---------- EXTRACTED MATERIAL

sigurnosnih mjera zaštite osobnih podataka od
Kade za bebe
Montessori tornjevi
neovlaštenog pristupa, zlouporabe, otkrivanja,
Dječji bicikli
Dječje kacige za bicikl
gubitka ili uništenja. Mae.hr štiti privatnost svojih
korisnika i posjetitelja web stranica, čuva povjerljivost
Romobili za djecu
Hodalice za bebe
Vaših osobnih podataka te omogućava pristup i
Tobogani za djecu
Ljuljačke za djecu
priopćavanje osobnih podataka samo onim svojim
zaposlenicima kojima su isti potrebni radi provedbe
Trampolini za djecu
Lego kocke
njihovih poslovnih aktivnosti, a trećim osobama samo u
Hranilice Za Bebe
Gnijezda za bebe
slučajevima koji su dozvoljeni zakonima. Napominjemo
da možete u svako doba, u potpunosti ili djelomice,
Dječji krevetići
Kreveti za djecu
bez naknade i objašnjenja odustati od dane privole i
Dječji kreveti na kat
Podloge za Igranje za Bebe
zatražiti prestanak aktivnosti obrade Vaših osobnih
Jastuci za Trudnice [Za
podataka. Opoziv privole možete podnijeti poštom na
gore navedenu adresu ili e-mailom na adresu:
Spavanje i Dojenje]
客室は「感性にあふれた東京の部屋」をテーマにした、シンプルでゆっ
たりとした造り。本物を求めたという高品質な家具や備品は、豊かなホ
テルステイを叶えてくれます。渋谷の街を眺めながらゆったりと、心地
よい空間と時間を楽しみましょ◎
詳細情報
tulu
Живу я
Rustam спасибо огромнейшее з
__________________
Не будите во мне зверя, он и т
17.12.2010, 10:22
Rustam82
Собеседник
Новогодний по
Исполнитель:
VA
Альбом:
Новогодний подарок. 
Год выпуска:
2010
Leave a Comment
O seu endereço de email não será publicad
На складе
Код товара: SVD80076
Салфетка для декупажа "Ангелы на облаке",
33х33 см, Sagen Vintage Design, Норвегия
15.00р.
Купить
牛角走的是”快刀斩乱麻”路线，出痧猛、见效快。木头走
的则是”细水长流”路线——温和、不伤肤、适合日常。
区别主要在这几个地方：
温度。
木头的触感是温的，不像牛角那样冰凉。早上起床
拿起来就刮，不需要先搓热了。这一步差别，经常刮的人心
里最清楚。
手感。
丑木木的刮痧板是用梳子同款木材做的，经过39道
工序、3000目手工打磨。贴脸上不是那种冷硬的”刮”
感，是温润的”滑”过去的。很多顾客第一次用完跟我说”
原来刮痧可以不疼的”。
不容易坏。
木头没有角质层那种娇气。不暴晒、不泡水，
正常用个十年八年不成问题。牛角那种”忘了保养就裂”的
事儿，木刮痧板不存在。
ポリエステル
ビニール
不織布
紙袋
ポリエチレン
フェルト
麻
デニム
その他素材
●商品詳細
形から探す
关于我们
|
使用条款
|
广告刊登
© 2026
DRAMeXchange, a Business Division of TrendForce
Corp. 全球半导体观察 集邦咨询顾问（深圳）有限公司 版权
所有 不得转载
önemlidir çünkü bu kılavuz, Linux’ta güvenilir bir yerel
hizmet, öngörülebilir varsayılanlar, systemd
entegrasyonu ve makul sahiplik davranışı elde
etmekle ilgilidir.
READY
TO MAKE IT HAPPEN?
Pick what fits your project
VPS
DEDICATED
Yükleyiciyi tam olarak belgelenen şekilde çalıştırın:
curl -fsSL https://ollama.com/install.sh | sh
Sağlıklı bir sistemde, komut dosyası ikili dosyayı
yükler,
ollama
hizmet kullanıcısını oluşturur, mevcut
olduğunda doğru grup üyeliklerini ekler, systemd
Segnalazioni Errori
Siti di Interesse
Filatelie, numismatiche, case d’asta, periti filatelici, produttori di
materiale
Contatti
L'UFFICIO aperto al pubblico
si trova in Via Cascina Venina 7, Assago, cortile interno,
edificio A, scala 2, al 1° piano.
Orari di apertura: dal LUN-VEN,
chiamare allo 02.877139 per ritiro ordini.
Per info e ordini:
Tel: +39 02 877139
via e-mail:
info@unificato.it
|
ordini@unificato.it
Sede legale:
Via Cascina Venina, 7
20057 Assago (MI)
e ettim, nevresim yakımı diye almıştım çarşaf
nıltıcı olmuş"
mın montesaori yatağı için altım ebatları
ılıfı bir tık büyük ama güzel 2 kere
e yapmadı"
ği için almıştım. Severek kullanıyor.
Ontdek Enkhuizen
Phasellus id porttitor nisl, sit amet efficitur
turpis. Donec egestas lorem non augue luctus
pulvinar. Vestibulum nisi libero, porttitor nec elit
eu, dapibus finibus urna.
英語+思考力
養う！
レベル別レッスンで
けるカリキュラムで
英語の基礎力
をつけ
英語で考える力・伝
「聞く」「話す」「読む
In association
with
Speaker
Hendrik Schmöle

--------------------

## PROBLEM STATEMENT
Output the full listing exactly as it stands.

## ANSWER TO THE EXERCISE
sigurnosnih mjera zaštite osobnih podataka od
Kade za bebe
Montessori tornjevi
neovlaštenog pristupa, zlouporabe, otkrivanja,
Dječji bicikli
Dječje kacige za bicikl
gubitka ili uništenja. Mae.hr štiti privatnost svojih
korisnika i posjetitelja web stranica, čuva povjerljivost
Romobili za djecu
Hodalice za bebe
Vaših osobnih podataka te omogućava pristup i
Tobogani za djecu
Ljuljačke za djecu
priopćavanje osobnih podataka samo onim svojim
zaposlenicima kojima su isti potrebni radi provedbe
Trampolini za djecu
Lego kocke
njihovih poslovnih aktivnosti, a trećim osobama samo u
Hranilice Za Bebe
Gnijezda za bebe
slučajevima koji su dozvoljeni zakonima. Napominjemo
da možete u svako doba, u potpunosti ili djelomice,
Dječji krevetići
Kreveti za djecu
bez naknade i objašnjenja odustati od dane privole i
Dječji kreveti na kat
Podloge za Igranje za Bebe
zatražiti prestanak aktivnosti obrade Vaših osobnih
Jastuci za Trudnice [Za
podataka. Opoziv privole možete podnijeti poštom na
gore navedenu adresu ili e-mailom na adresu:
Spavanje i Dojenje]
客室は「感性にあふれた東京の部屋」をテーマにした、シンプルでゆっ
たりとした造り。本物を求めたという高品質な家具や備品は、豊かなホ
テルステイを叶えてくれます。渋谷の街を眺めながらゆったりと、心地
よい空間と時間を楽しみましょ◎
詳細情報
tulu
Живу я
Rustam спасибо огромнейшее з
__________________
Не будите во мне зверя, он и т
17.12.2010, 10:22
Rustam82
Собеседник
Новогодний по
Исполнитель:
VA
Альбом:
Новогодний подарок. 
Год выпуска:
2010
Leave a Comment
O seu endereço de email não será publicad
На складе
Код товара: SVD80076
Салфетка для декупажа "Ангелы на облаке",
33х33 см, Sagen Vintage Design, Норвегия
15.00р.
Купить
牛角走的是”快刀斩乱麻”路线，出痧猛、见效快。木头走
的则是”细水长流”路线——温和、不伤肤、适合日常。
区别主要在这几个地方：
温度。
木头的触感是温的，不像牛角那样冰凉。早上起床
拿起来就刮，不需要先搓热了。这一步差别，经常刮的人心
里最清楚。
手感。
丑木木的刮痧板是用梳子同款木材做的，经过39道
工序、3000目手工打磨。贴脸上不是那种冷硬的”刮”
感，是温润的”滑”过去的。很多顾客第一次用完跟我说”
原来刮痧可以不疼的”。
不容易坏。
木头没有角质层那种娇气。不暴晒、不泡水，
正常用个十年八年不成问题。牛角那种”忘了保养就裂”的
事儿，木刮痧板不存在。
ポリエステル
ビニール
不織布
紙袋
ポリエチレン
フェルト
麻
デニム
その他素材
●商品詳細
形から探す
关于我们
|
使用条款
|
广告刊登
© 2026
DRAMeXchange, a Business Division of TrendForce
Corp. 全球半导体观察 集邦咨询顾问（深圳）有限公司 版权
所有 不得转载
önemlidir çünkü bu kılavuz, Linux’ta güvenilir bir yerel
hizmet, öngörülebilir varsayılanlar, systemd
entegrasyonu ve makul sahiplik davranışı elde
etmekle ilgilidir.
READY
TO MAKE IT HAPPEN?
Pick what fits your project
VPS
DEDICATED
Yükleyiciyi tam olarak belgelenen şekilde çalıştırın:
curl -fsSL https://ollama.com/install.sh | sh
Sağlıklı bir sistemde, komut dosyası ikili dosyayı
yükler,
ollama
hizmet kullanıcısını oluşturur, mevcut
olduğunda doğru grup üyeliklerini ekler, systemd
Segnalazioni Errori
Siti di Interesse
Filatelie, numismatiche, case d’asta, periti filatelici, produttori di
materiale
Contatti
L'UFFICIO aperto al pubblico
si trova in Via Cascina Venina 7, Assago, cortile interno,
edificio A, scala 2, al 1° piano.
Orari di apertura: dal LUN-VEN,
chiamare allo 02.877139 per ritiro ordini.
Per info e ordini:
Tel: +39 02 877139
via e-mail:
info@unificato.it
|
ordini@unificato.it
Sede legale:
Via Cascina Venina, 7
20057 Assago (MI)
e ettim, nevresim yakımı diye almıştım çarşaf
nıltıcı olmuş"
mın montesaori yatağı için altım ebatları
ılıfı bir tık büyük ama güzel 2 kere
e yapmadı"
ği için almıştım. Severek kullanıyor.
Ontdek Enkhuizen
Phasellus id porttitor nisl, sit amet efficitur
turpis. Donec egestas lorem non augue luctus
pulvinar. Vestibulum nisi libero, porttitor nec elit
eu, dapibus finibus urna.
英語+思考力
養う！
レベル別レッスンで
けるカリキュラムで
英語の基礎力
をつけ
英語で考える力・伝
「聞く」「話す」「読む
In association
with
Speaker
Hendrik Schmöle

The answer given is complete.